• GIVEN DATA:
===

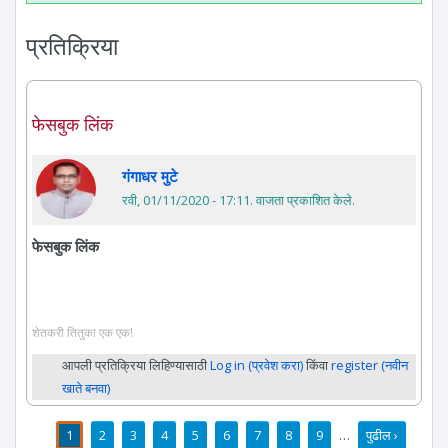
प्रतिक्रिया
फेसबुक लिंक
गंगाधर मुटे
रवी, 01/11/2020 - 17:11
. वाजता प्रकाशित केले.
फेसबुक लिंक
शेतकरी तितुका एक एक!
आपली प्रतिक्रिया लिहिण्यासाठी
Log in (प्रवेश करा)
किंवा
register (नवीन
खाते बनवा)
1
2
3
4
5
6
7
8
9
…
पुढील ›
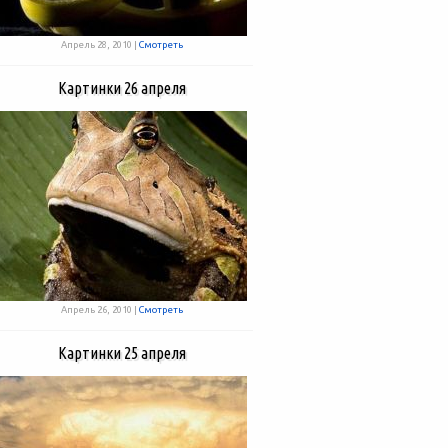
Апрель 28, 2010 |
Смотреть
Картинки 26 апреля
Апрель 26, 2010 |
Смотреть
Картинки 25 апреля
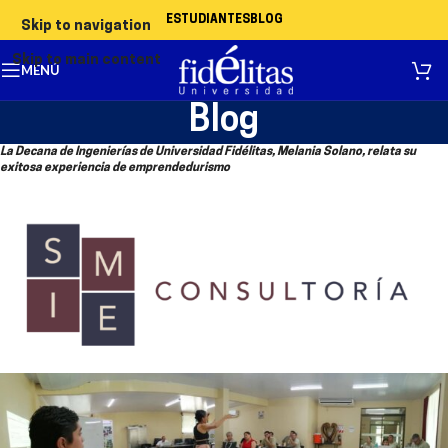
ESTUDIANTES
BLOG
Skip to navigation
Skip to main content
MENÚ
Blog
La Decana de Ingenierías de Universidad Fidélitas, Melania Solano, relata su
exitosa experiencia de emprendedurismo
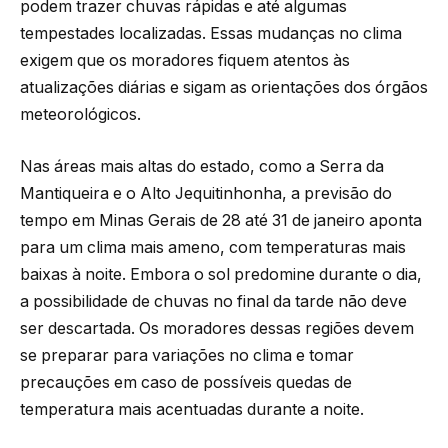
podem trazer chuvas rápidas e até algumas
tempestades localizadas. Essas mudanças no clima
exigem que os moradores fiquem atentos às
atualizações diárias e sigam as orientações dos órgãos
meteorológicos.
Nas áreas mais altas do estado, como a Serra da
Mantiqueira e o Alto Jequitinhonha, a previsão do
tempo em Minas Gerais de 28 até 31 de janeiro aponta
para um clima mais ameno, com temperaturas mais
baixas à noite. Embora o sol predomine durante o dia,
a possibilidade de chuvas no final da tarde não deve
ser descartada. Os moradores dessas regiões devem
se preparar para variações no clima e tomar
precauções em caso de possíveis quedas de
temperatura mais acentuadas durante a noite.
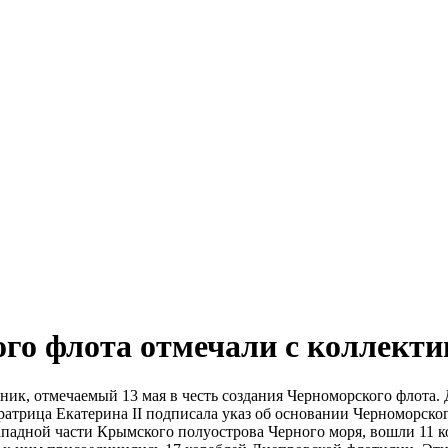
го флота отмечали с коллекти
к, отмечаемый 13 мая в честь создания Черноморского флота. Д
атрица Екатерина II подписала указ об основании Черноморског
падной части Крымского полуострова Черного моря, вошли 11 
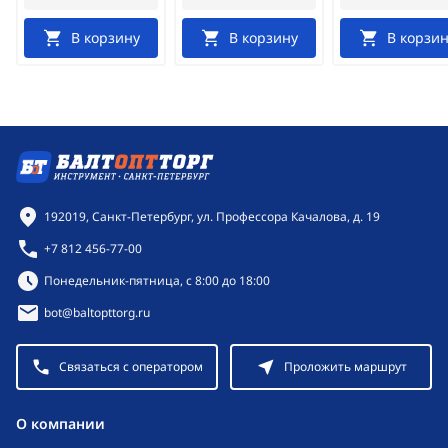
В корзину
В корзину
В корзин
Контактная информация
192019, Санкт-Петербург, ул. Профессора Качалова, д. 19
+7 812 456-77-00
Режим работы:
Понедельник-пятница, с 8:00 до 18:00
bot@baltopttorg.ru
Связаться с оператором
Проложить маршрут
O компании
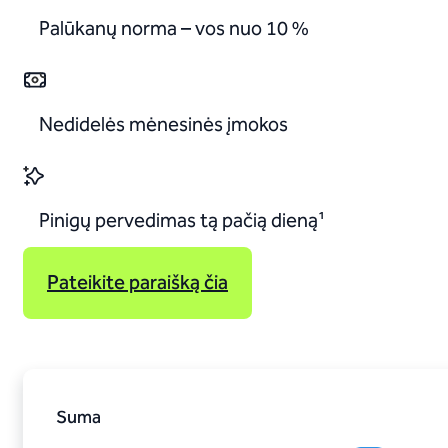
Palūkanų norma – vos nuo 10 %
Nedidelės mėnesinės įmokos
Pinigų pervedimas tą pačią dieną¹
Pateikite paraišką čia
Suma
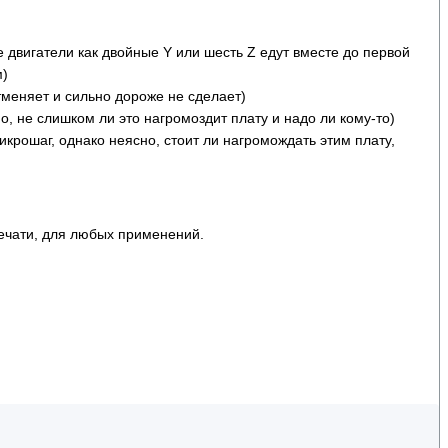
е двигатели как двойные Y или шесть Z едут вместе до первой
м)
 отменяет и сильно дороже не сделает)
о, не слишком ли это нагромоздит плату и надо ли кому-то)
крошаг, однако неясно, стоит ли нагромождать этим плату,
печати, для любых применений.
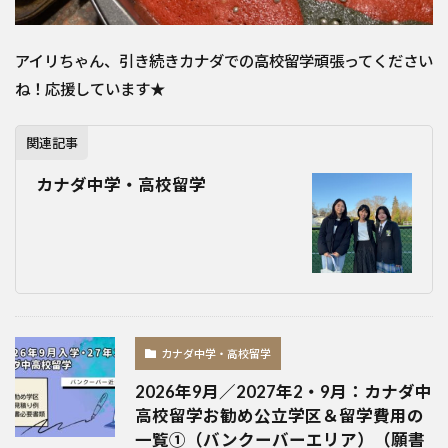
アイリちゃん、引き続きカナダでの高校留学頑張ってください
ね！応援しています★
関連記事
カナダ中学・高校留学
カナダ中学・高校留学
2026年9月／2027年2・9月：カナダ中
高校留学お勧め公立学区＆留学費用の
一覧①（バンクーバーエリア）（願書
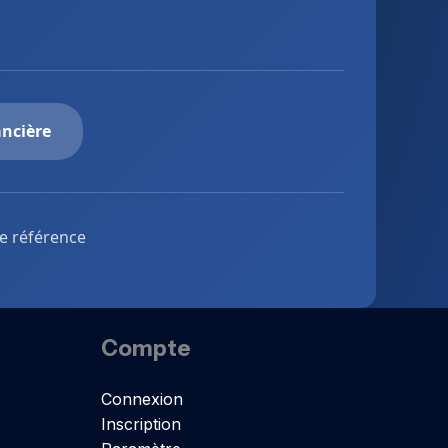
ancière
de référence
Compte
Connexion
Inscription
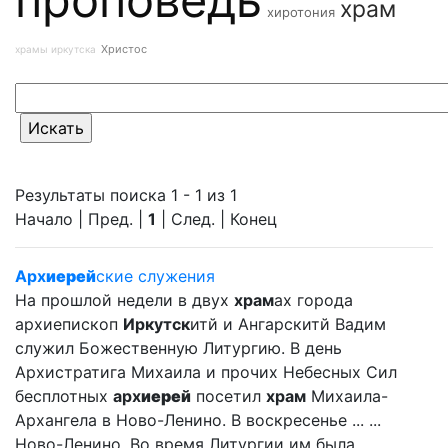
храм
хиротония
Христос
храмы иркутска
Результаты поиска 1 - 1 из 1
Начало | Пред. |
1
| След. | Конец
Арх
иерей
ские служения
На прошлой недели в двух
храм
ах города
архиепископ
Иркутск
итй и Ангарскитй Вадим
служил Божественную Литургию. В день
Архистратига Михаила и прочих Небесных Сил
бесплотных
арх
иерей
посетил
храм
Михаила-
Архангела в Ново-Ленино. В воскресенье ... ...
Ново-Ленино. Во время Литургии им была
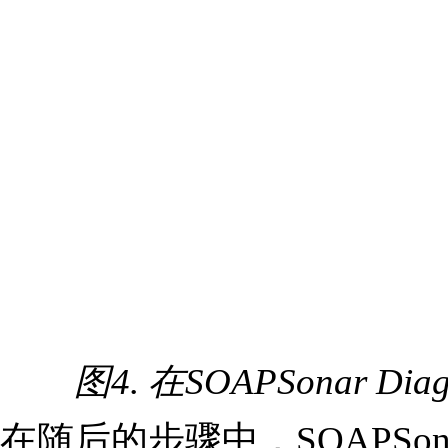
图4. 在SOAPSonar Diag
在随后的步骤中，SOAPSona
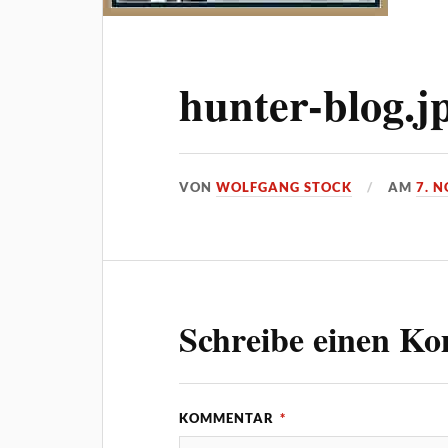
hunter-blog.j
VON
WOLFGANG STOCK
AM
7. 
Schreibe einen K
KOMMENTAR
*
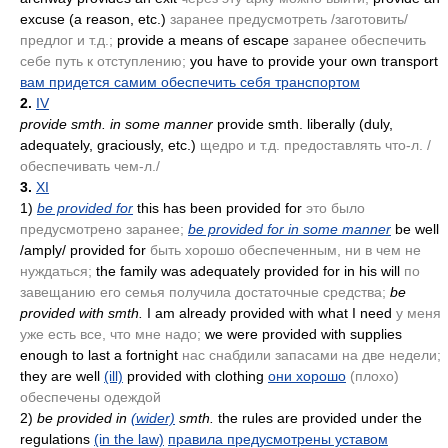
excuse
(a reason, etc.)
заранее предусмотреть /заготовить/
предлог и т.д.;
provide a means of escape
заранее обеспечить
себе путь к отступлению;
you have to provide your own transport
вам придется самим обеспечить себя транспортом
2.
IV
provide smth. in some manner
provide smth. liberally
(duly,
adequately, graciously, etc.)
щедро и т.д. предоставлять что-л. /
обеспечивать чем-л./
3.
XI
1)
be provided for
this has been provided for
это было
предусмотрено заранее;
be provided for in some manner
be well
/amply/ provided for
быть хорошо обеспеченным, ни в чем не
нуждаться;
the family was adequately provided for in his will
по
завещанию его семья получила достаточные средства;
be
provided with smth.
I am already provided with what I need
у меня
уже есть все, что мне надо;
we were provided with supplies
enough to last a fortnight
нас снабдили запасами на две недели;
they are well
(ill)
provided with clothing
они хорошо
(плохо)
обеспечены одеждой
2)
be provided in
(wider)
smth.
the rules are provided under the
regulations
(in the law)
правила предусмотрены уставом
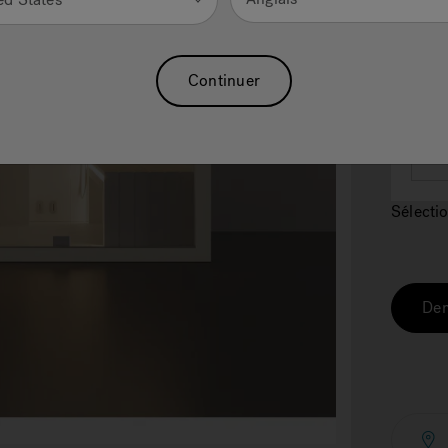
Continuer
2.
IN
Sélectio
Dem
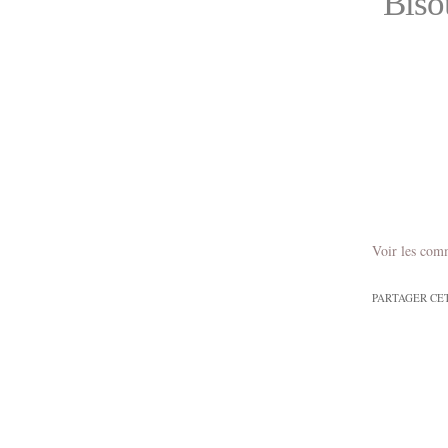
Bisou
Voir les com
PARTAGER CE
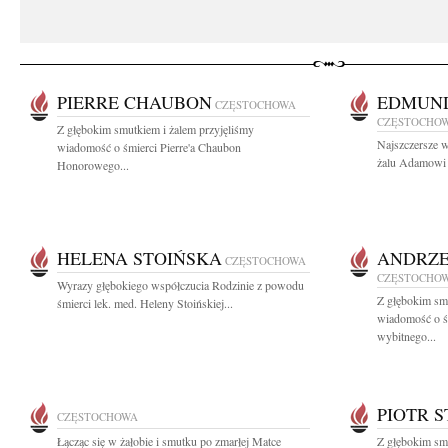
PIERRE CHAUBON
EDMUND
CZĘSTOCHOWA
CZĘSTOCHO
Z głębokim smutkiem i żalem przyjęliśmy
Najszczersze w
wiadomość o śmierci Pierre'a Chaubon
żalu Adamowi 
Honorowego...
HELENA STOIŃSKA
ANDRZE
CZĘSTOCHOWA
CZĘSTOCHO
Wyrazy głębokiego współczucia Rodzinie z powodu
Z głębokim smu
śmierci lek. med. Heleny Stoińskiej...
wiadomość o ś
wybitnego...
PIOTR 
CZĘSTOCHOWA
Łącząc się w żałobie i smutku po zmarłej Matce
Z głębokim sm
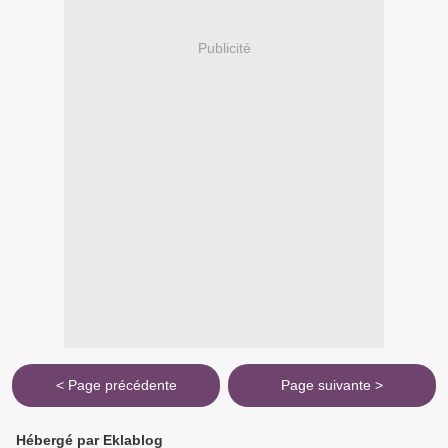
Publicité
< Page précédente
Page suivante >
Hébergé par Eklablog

===

Scan the material above for lines holding the string "manner" and copy those lines.

• RESPONSE TO THE EXERCISE:
provide smth. in some manner
be provided for in some manner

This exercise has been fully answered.